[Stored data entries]
☆ ☆ ☆ ☆

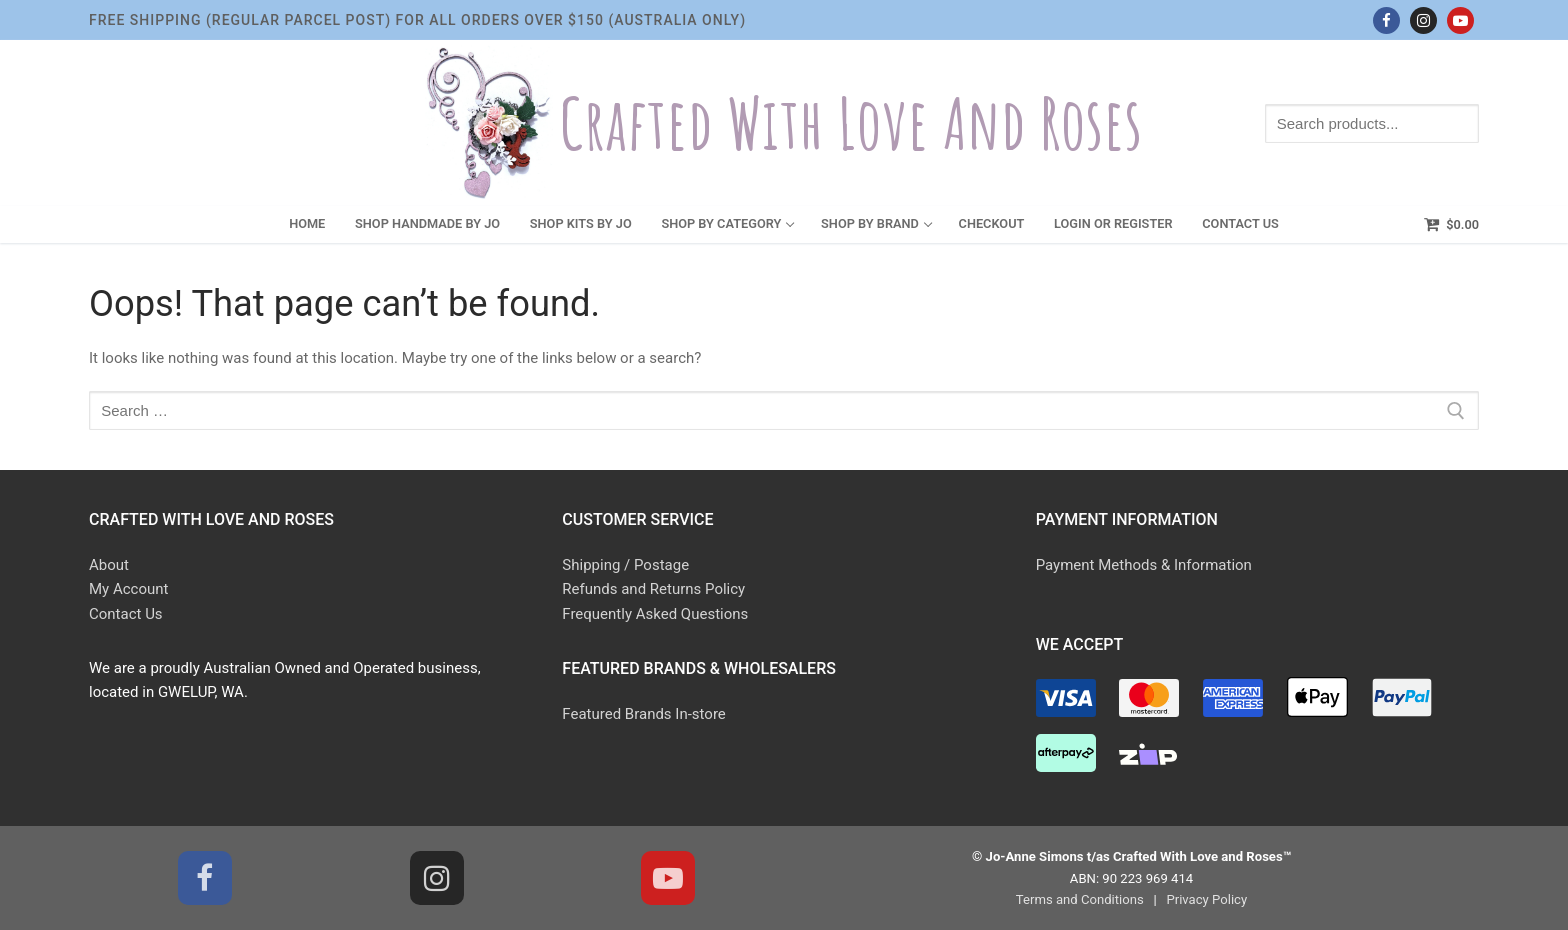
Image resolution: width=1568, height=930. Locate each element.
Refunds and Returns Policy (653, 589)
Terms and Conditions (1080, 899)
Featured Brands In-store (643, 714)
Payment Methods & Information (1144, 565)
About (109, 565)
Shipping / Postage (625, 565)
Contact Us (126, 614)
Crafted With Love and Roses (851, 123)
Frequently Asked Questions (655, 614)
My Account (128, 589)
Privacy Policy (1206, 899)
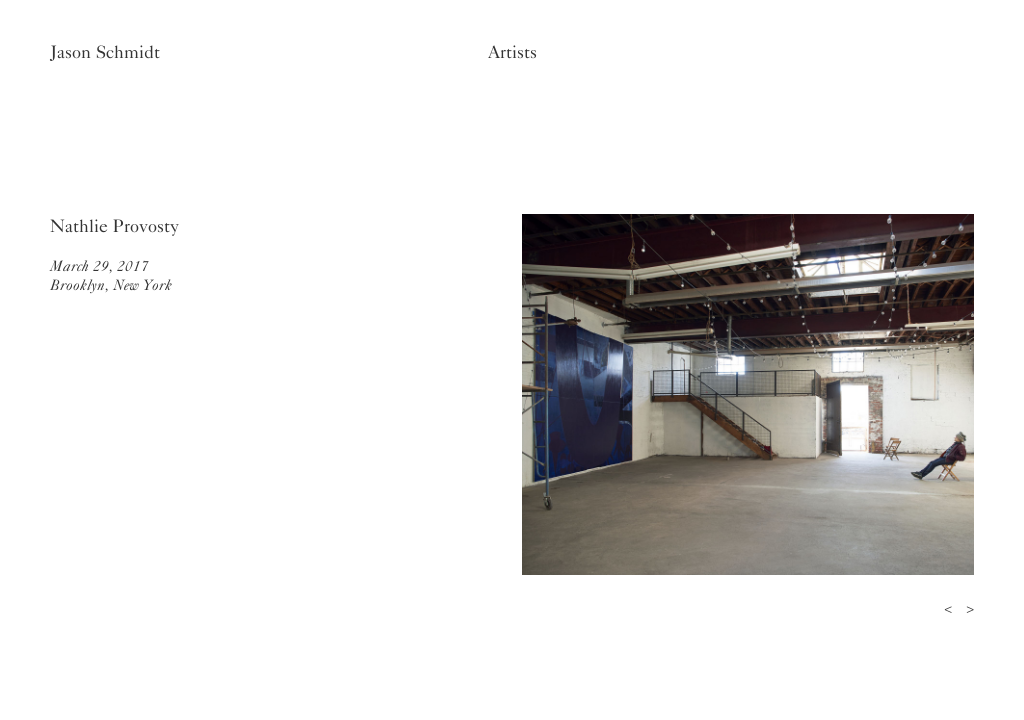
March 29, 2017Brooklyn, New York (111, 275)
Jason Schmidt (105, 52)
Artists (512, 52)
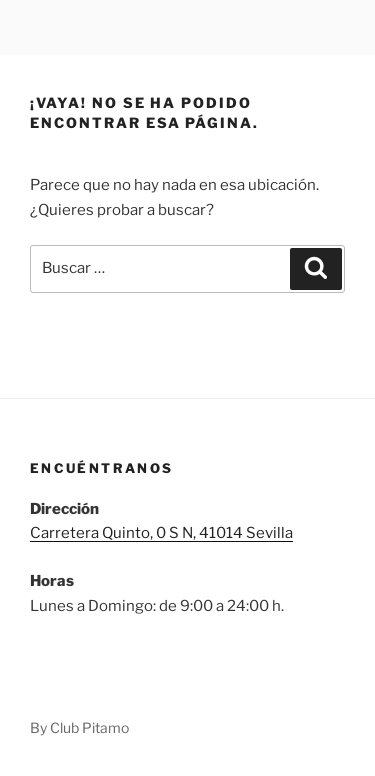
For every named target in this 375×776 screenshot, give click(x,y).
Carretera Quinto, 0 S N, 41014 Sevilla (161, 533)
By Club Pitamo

☆ ☆ ☆ ☆

**EXERCISE GOAL**
Every line holding the word "Policy" should be copied out of the records above.

**FINISHED EXERCISE**
Refunds and Returns Policy (653, 589)
Privacy Policy (1206, 899)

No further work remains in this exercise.